Brand new, seeking advice

otter_flogger

Hatching
Jun 11, 2017
5
4
4
Thunder Bay, Ontario
Hello all,

I've been wanting to build a coop for some time and would finally like to get around to it this summer. There is a ton of information online as you all know, but I stumbled upon this site and thought I would tell you all what my objectives are and you can help me and point me in the right direction.

I would like to raise chickens for both eggs and meat. There are some saying it's okay to raise them together and some who say not to. I have lots of room so it wouldn't be required but building and dealing with two coops would be more costly (although cost isn't a huge deal). Like I said, I have all kinds of room to build a large one. I also see there are dual purpose birds... this really interests me as it seems very convenient. Although, I see a problem of having way too many eggs as I would like to raise around 25-30 to eat each year. Thoughts?? I figured I could just butcher them as I need them and add new ones as the flock diminishes. I could just give excess eggs away to the neighbours I suppose. Who doesn't want fresh eggs?

That's the first question. Secondly, I need help with the construction. Size? I live in a climate where our winters are very cold. Northern Ontario. Will this affect the type of birds I should get? Are there dual purpose birds that live well in cold climates? I also have predators in the area. Should I have metal meshing underneath the coop/run... at least around the border? Or will just burying the fencing suffice?

Guess I'll start with that and come back when I think of anything else. Thanks very much.
 

Benevolent Barn

In the Brooder
Apr 22, 2017
60
23
35
I do not do any slaughtering, but I have heard that old hens are mainly for stews and soups.

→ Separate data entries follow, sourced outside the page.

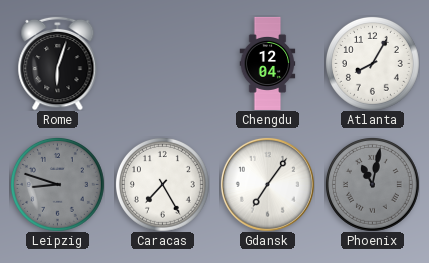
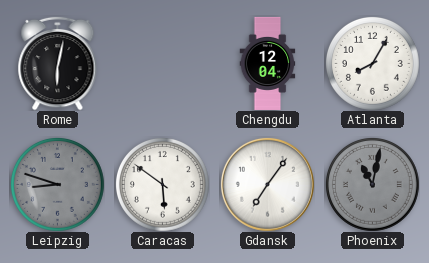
Rome: 6:03 -> 6:02
Caracas: 7:25 -> 5:51
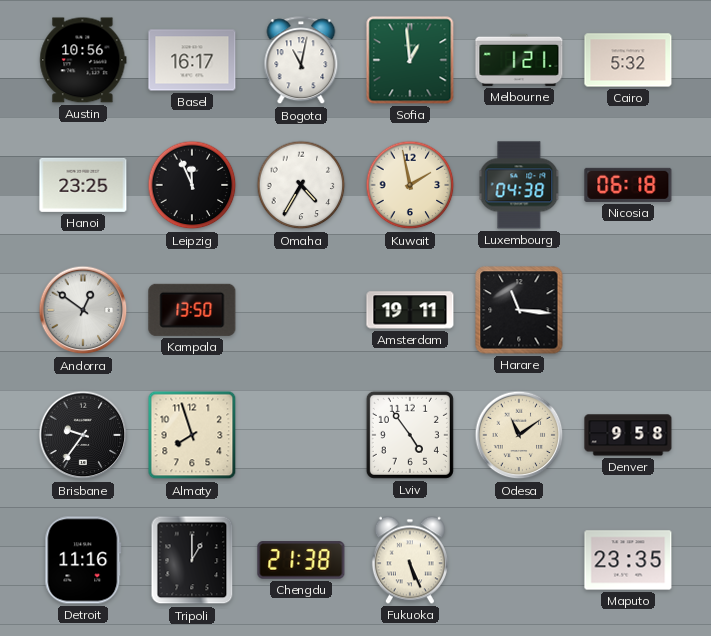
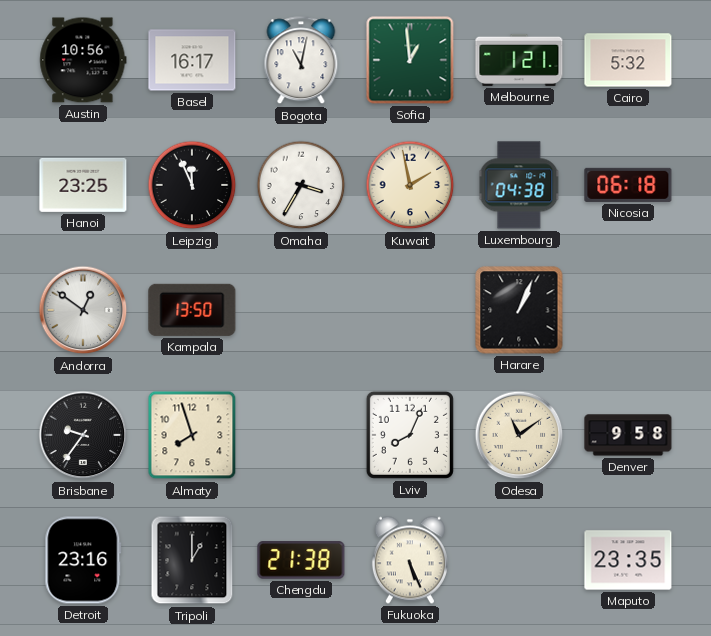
Omaha: 4:35 -> 3:35
Amsterdam: 19:11 -> none
Harare: 11:16 -> 1:04
Lviv: 4:54 -> 8:04
Detroit: 11:16 -> 23:16
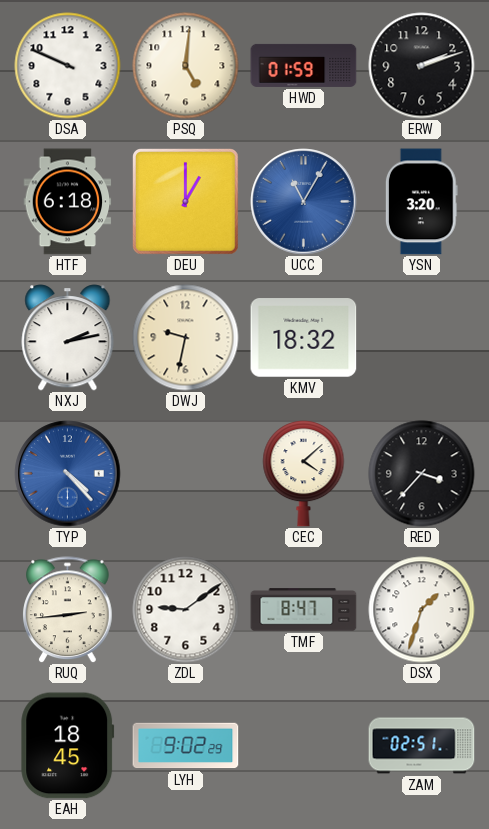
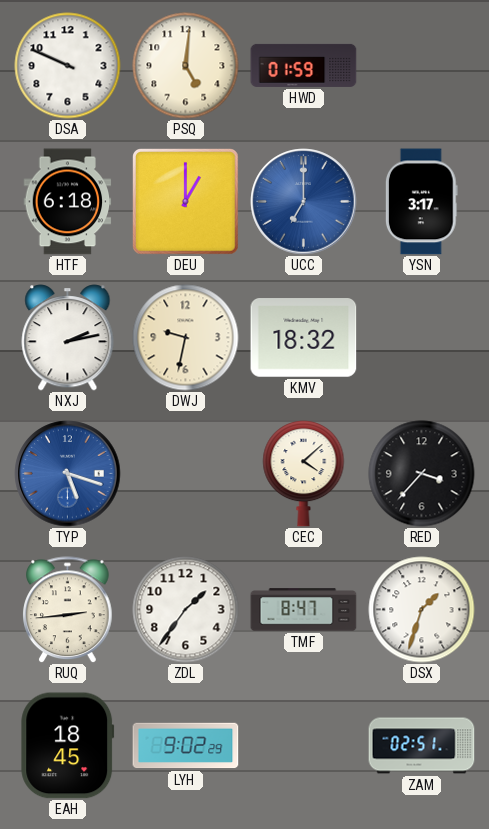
ERW: 2:12 -> none
UCC: 11:05 -> 7:00
YSN: 3:20 -> 3:17
TYP: 4:23 -> 5:18
ZDL: 9:09 -> 1:36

As a vegetarian I would not recommend slaughtering ever as I would get too attached to the birds. Just remember meat birds are getting feed to grow and grow super fast. Egg layers need vitamins and nutrients that meat birds do not. I would get cold hardy breeds like Orpingtons because of the temperatures. I would recommend no heat lamp as fires do happen. All of the small songbirds make it through the winters, and so should much larger chickens. You could insulate your coup.
 

NorthTexasWink

Songster
Jun 11, 2017
1,117
3,117
236
Arlington, Texas
Here in Texas we have food pantries, mission or church kitchens, and shelters for the homeless and needy. If you have any of those in your area, I'm sure they would be ecstatic to receive donations of your excess eggs and/or meat. Perhaps you know of a needy family? It builds good karma to give, no?

As for housing, I recommend using egg layers for egg laying and meat birds for meat production, each type housed separately. My past experience with dual purpose birds was ok, but since you have room and funds, why settle for "Meh, just ok"? As noted before, the nutritional requirements for each type is different, as is their management. You'll be harvesting your meat birds at an early age to maintain eating quality. Your layers will probably need supplemental light part of the year where you are, and won't appreciate the disturbance caused by removing part of their flock for meat harvesting. I could go on, but I bet you see what I mean.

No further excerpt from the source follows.